The one who survived the horror of World War I was his uncle Frank Pullen, who died in 1969, aged in his late seventies.
He served with the 5th Light Horse Regiment’s Machine Gun Section at Gallipoli and then in the deserts of North Africa.
His memory and that of his younger brother, Herbert Pullen, who died in the battlefields of France, are preserved because of the efforts of Buddy’s sister Elaine, who collected the family history in her book, Pullen Pioneers.
Herbert joined up at 19 and survived a gun shot wound to the face (and one of the worst European winters on record) before being killed in action the following month, only 18 months before the Armistice.
He has no known grave but is commemorated at the French village of Villers-Bretonneaux, one of the 10,982 Australians who died in France during World War I.
Frank Pullen came from Helidon, but joined the Gympie-linked 5th Light Horse “for some reason,” Buddy Pullen said yesterday.

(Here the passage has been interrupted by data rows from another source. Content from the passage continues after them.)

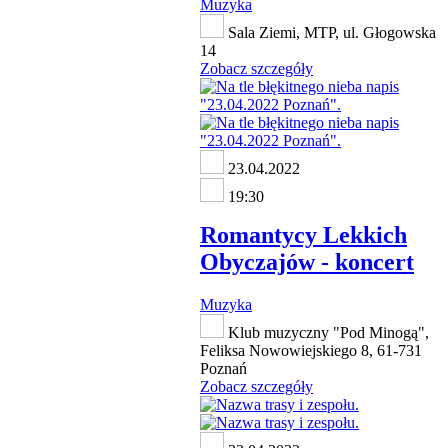
Muzyka
Sala Ziemi, MTP, ul. Głogowska
14
Zobacz szczegóły
23.04.2022
19:30
Romantycy Lekkich
Obyczajów - koncert
Muzyka
Klub muzyczny "Pod Minogą",
Feliksa Nowowiejskiego 8, 61-731
Poznań
Zobacz szczegóły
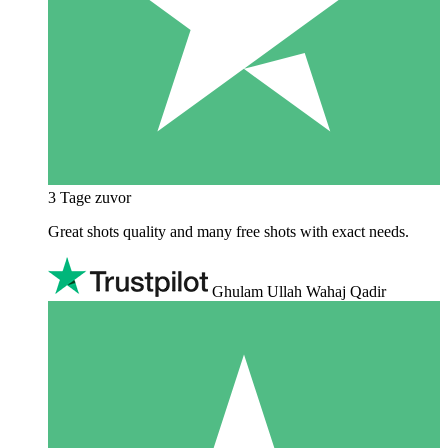
3 Tage zuvor
Great shots quality and many free shots with exact needs.
Ghulam Ullah Wahaj Qadir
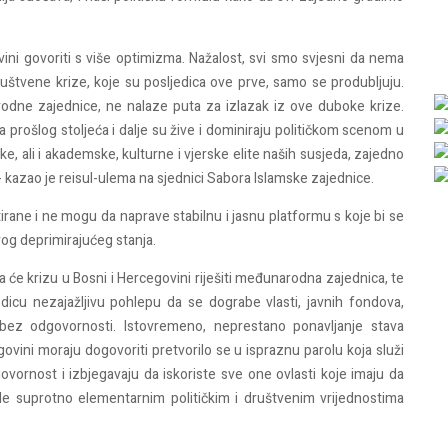
vini govoriti s više optimizma. Nažalost, svi smo svjesni da nema
društvene krize, koje su posljedica ove prve, samo se produbljuju.
arodne zajednice, ne nalaze puta za izlazak iz ove duboke krize.
 prošlog stoljeća i dalje su žive i dominiraju političkom scenom u
ke, ali i akademske, kulturne i vjerske elite naših susjeda, zajedno
 kazao je reisul-ulema na sjednici Sabora Islamske zajednice.
rane i ne mogu da naprave stabilnu i jasnu platformu s koje bi se
ovog deprimirajućeg stanja.
da će krizu u Bosni i Hercegovini riješiti međunarodna zajednica, te
dicu nezajažljivu pohlepu da se dograbe vlasti, javnih fondova,
 bez odgovornosti. Istovremeno, neprestano ponavljanje stava
ovini moraju dogovoriti pretvorilo se u ispraznu parolu koja služi
vornost i izbjegavaju da iskoriste sve one ovlasti koje imaju da
 rade suprotno elementarnim političkim i društvenim vrijednostima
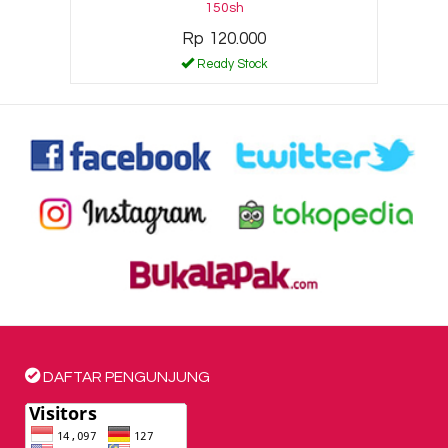
150sh
Rp 120.000
Ready Stock
DAFTAR PENGUNJUNG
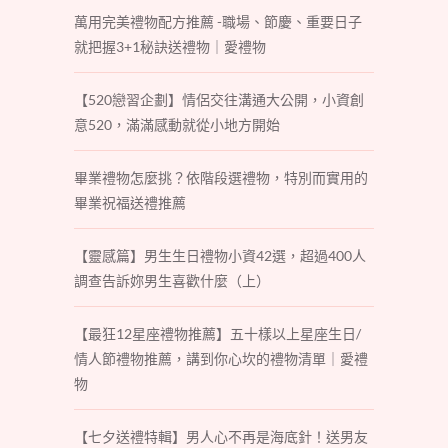
萬用完美禮物配方推薦 -職場、節慶、重要日子
就把握3+1秘訣送禮物｜愛禮物
【520戀習企劃】情侶交往溝通大公開，小資創
意520，滿滿感動就從小地方開始
畢業禮物怎麼挑？依階段選禮物，特別而實用的
畢業祝福送禮推薦
【靈感篇】男生生日禮物小資42選，超過400人
調查告訴妳男生喜歡什麼（上）
【最狂12星座禮物推薦】五十樣以上星座生日/
情人節禮物推薦，講到你心坎的禮物清單｜愛禮
物
【七夕送禮特輯】男人心不再是海底針！送男友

“Frank was nominated for the Victoria Cross, but because of a skirmish with a group of local Arabs who appeared to be playing both sides of the war, all medals to his unit were cancelled as a group disciplinary tactic to get someone to name those involved.
“Nobody would,” Mr Pullen said.
“During his time in North Africa he was with the 2nd Light Horse and was involved in the historic Battle of Beersheba,” Mrs West wrote in her book.
He returned home after four long and terrible years of fighting, she wrote.